The quality of physician hospital's care has been proven by many studies – both private and government – that more than answer the unrelenting attacks by the chain and community hospitals. Various studies (like the one by Consumer Reports) done on quality, costs, patient care, and community benefit all show that physician hospitals:
- Provide good quality care;
- Do not significantly increase health care expenditures;
- Contribute to cost-reducing competition;
- Provide community benefits; and
- Do not greatly harm neighboring full-service hospitals
For example, a federally mandated quality study done by the Centers for Medicare and Medicaid Services (CMS) showed that patients rated physician hospitals 37 points higher than the national average. On important quality measurements - like how carefully nurses and doctors listened to them and how well their pain was controlled – patients overwhelmingly told CMS that physician hospitals were better.

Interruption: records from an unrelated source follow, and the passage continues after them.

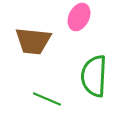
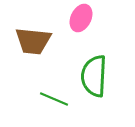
pink ellipse: moved 2 px right, 1 px down
green line: moved 7 px right
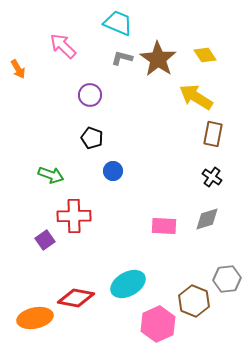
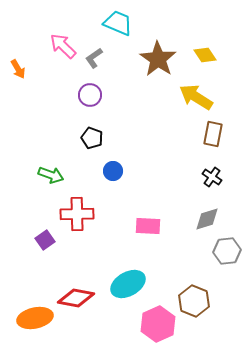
gray L-shape: moved 28 px left; rotated 50 degrees counterclockwise
red cross: moved 3 px right, 2 px up
pink rectangle: moved 16 px left
gray hexagon: moved 28 px up
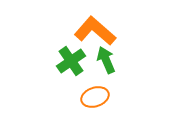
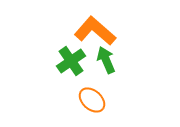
orange ellipse: moved 3 px left, 3 px down; rotated 60 degrees clockwise
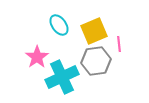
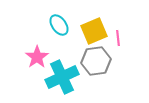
pink line: moved 1 px left, 6 px up
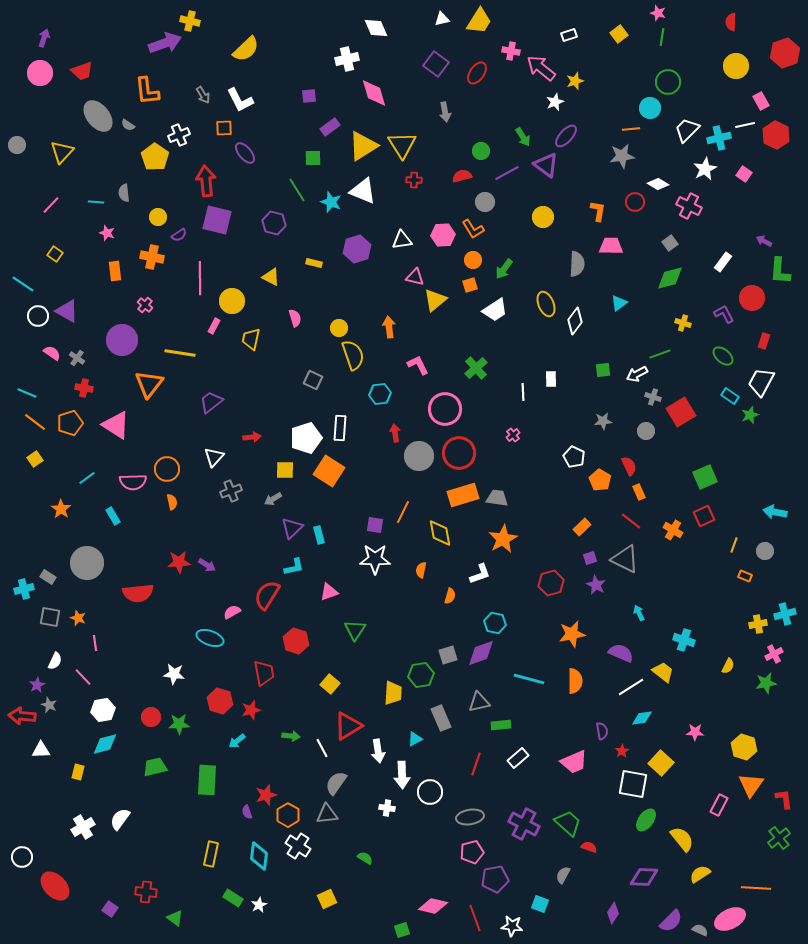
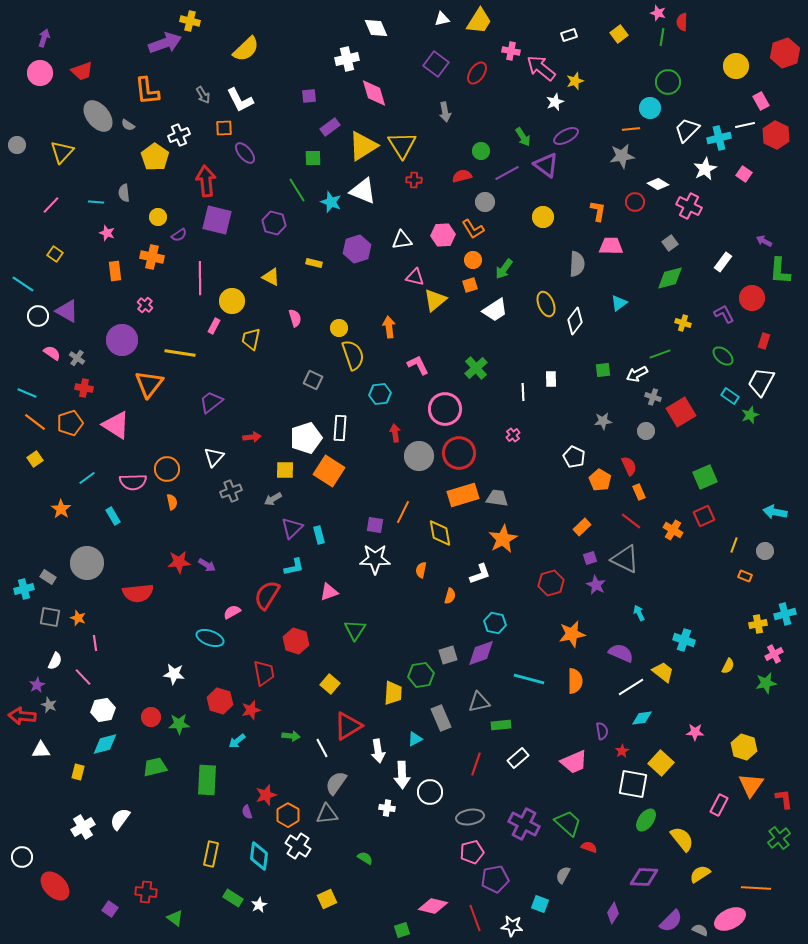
red semicircle at (731, 22): moved 49 px left
purple ellipse at (566, 136): rotated 20 degrees clockwise
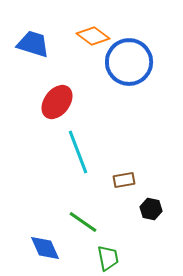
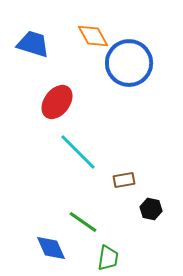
orange diamond: rotated 24 degrees clockwise
blue circle: moved 1 px down
cyan line: rotated 24 degrees counterclockwise
blue diamond: moved 6 px right
green trapezoid: rotated 20 degrees clockwise
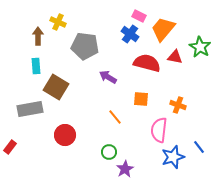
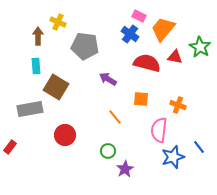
purple arrow: moved 2 px down
green circle: moved 1 px left, 1 px up
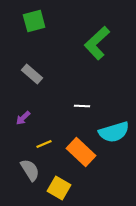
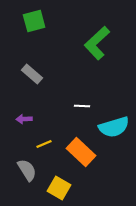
purple arrow: moved 1 px right, 1 px down; rotated 42 degrees clockwise
cyan semicircle: moved 5 px up
gray semicircle: moved 3 px left
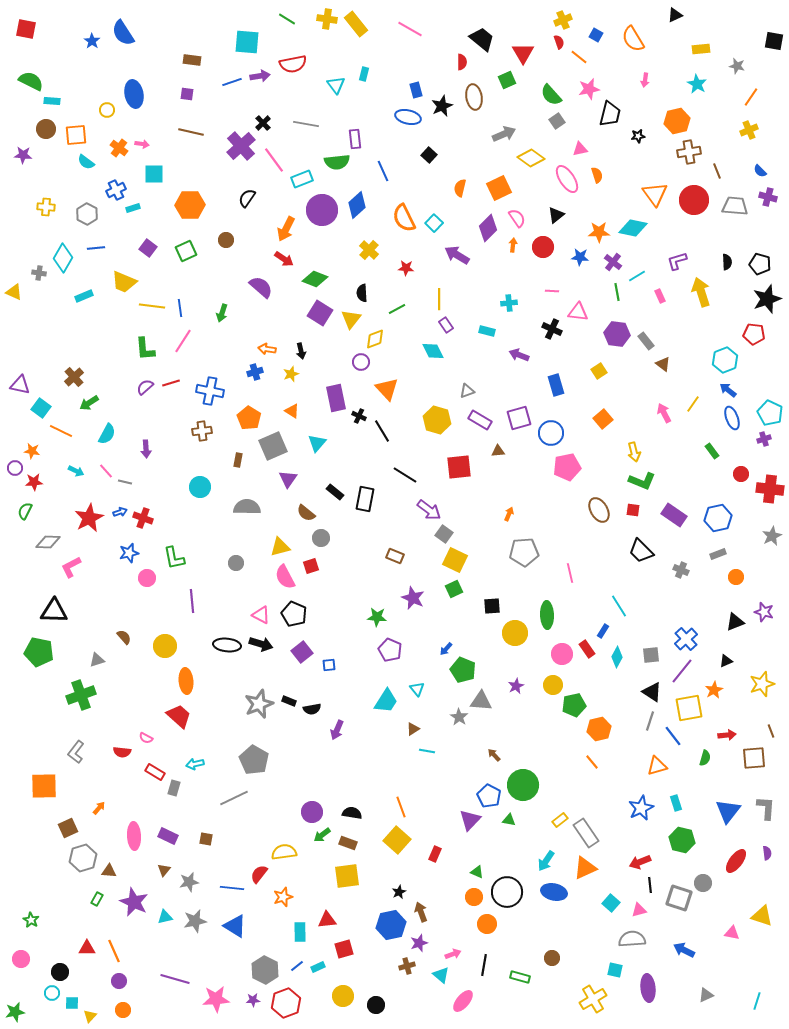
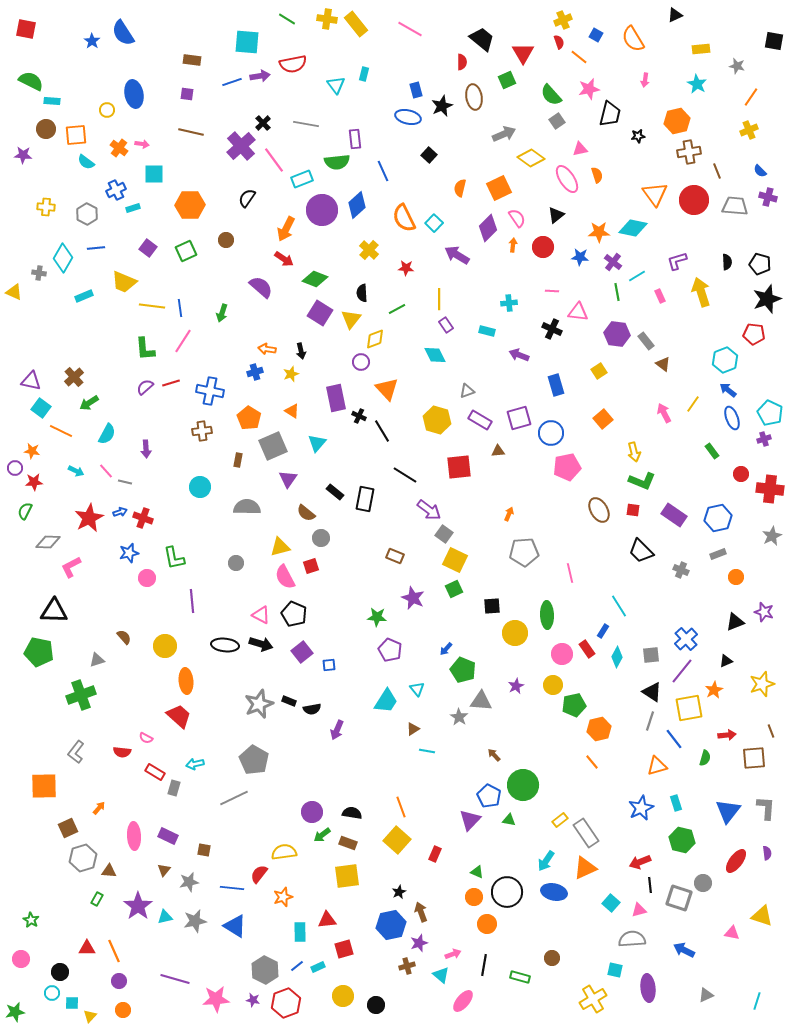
cyan diamond at (433, 351): moved 2 px right, 4 px down
purple triangle at (20, 385): moved 11 px right, 4 px up
black ellipse at (227, 645): moved 2 px left
blue line at (673, 736): moved 1 px right, 3 px down
brown square at (206, 839): moved 2 px left, 11 px down
purple star at (134, 902): moved 4 px right, 4 px down; rotated 12 degrees clockwise
purple star at (253, 1000): rotated 16 degrees clockwise
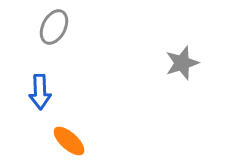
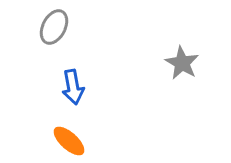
gray star: rotated 24 degrees counterclockwise
blue arrow: moved 33 px right, 5 px up; rotated 8 degrees counterclockwise
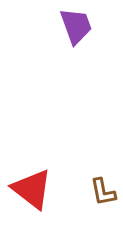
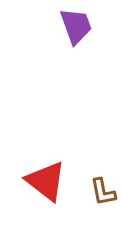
red triangle: moved 14 px right, 8 px up
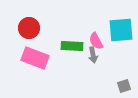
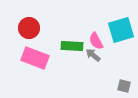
cyan square: rotated 12 degrees counterclockwise
gray arrow: rotated 140 degrees clockwise
gray square: rotated 32 degrees clockwise
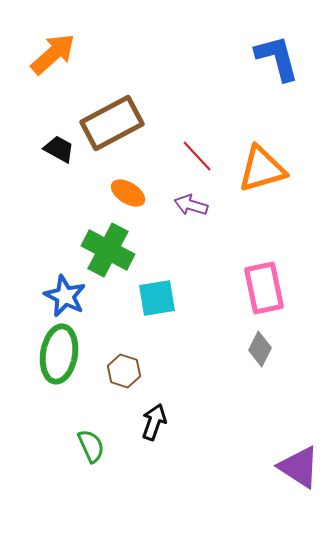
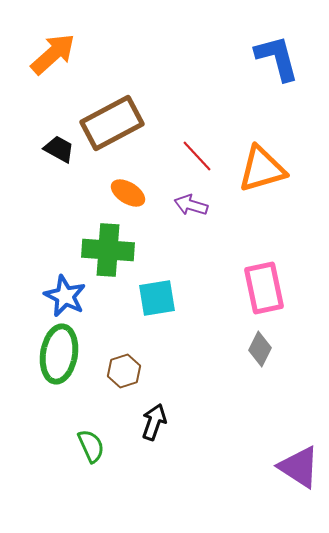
green cross: rotated 24 degrees counterclockwise
brown hexagon: rotated 24 degrees clockwise
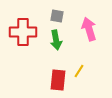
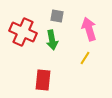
red cross: rotated 24 degrees clockwise
green arrow: moved 4 px left
yellow line: moved 6 px right, 13 px up
red rectangle: moved 15 px left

One reason patient satisfaction may be greater is that according to March 2005 MedPAC study of physician hospitals, the length of stay was anywhere from 17 percent to 31 percent shorter at specialty hospitals than their community counterparts. This can be attributed to many factors including a higher nurse to patient ratio at specialty hospitals, more physician control of hospital operations, and minimal patient disruption during recovery. Physician-owners argue that the smaller scale of their hospitals leads to a more patient and patient family friendly environment.
According to the American Medical Association (AMA), "a study of Medicare patients undergoing joint replacement surgery in specialty orthopedic hospitals had a 50 percent lower risk of adverse outcomes than patients in a comparison group of hospitals." The AMA also stated recently, "Government studies have found fewer complications, like infections and hip fractures at specialty cardiac hospitals."
HealthGrades, a quality review firm that ranks hospitals by complication and mortality rates, regularly shows that specialty hospitals are over represented in their top-tier rankings. For example, three of the nation's top ten cardiac programs are at specialty hospitals, and three of the top ten hospitals for total joint replacement surgery are specialty centers.
On the other side of the ledger, general hospital care continues to provide horror stories. According to the Agency for Health Care Research and Quality (AHRQ), the number of hospital patients stricken by serious infections increased by 200 percent between 2000 and 2005. AHRQ's analysis also found that most of those sickened by infection - two out of three - were elderly patients. Those who don't get life-threatening infections could still suffer from hospital errors. A HealthGrades Patient Safety study found that from 2003 to 2005 there were 1.16 million patient safety incidents among Medicare patients. They estimate that there were 247,662 potentially preventable deaths in U.S. hospitals during those three years. Those patient safety incidents cost Medicare $8.6 billion.
Some recent studies even raise security concerns at large hospitals. A 2008 Business Wire story highlights a study reporting that identity theft is three times more likely to happen at a larger facility (more than 100 beds) than a smaller specialty facility.